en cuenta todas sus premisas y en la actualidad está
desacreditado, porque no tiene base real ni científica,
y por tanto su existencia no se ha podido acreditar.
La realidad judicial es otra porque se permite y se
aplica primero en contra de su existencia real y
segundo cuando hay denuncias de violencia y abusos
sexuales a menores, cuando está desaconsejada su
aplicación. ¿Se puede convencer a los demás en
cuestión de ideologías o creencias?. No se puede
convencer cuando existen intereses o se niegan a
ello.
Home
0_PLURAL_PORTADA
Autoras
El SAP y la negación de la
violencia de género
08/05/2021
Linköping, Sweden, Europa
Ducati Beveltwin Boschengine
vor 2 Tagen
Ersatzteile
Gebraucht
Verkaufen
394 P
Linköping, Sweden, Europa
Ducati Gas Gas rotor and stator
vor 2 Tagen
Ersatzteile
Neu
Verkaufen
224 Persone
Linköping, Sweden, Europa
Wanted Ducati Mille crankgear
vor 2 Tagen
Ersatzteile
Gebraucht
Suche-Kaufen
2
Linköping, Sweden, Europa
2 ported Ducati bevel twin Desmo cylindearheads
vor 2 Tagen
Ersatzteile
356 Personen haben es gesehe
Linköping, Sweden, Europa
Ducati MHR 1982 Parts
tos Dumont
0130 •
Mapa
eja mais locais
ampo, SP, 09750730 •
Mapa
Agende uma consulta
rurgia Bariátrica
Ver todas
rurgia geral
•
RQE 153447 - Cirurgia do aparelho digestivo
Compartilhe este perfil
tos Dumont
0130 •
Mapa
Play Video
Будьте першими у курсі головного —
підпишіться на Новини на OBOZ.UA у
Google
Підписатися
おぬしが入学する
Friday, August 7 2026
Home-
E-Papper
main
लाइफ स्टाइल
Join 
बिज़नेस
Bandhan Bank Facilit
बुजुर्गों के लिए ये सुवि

- Task description -
In full and word for word, set down the records shown above.

- Exercise response -
en cuenta todas sus premisas y en la actualidad está
desacreditado, porque no tiene base real ni científica,
y por tanto su existencia no se ha podido acreditar.
La realidad judicial es otra porque se permite y se
aplica primero en contra de su existencia real y
segundo cuando hay denuncias de violencia y abusos
sexuales a menores, cuando está desaconsejada su
aplicación. ¿Se puede convencer a los demás en
cuestión de ideologías o creencias?. No se puede
convencer cuando existen intereses o se niegan a
ello.
Home
0_PLURAL_PORTADA
Autoras
El SAP y la negación de la
violencia de género
08/05/2021
Linköping, Sweden, Europa
Ducati Beveltwin Boschengine
vor 2 Tagen
Ersatzteile
Gebraucht
Verkaufen
394 P
Linköping, Sweden, Europa
Ducati Gas Gas rotor and stator
vor 2 Tagen
Ersatzteile
Neu
Verkaufen
224 Persone
Linköping, Sweden, Europa
Wanted Ducati Mille crankgear
vor 2 Tagen
Ersatzteile
Gebraucht
Suche-Kaufen
2
Linköping, Sweden, Europa
2 ported Ducati bevel twin Desmo cylindearheads
vor 2 Tagen
Ersatzteile
356 Personen haben es gesehe
Linköping, Sweden, Europa
Ducati MHR 1982 Parts
tos Dumont
0130 •
Mapa
eja mais locais
ampo, SP, 09750730 •
Mapa
Agende uma consulta
rurgia Bariátrica
Ver todas
rurgia geral
•
RQE 153447 - Cirurgia do aparelho digestivo
Compartilhe este perfil
tos Dumont
0130 •
Mapa
Play Video
Будьте першими у курсі головного —
підпишіться на Новини на OBOZ.UA у
Google
Підписатися
おぬしが入学する
Friday, August 7 2026
Home-
E-Papper
main
लाइफ स्टाइल
Join 
बिज़नेस
Bandhan Bank Facilit
बुजुर्गों के लिए ये सुवि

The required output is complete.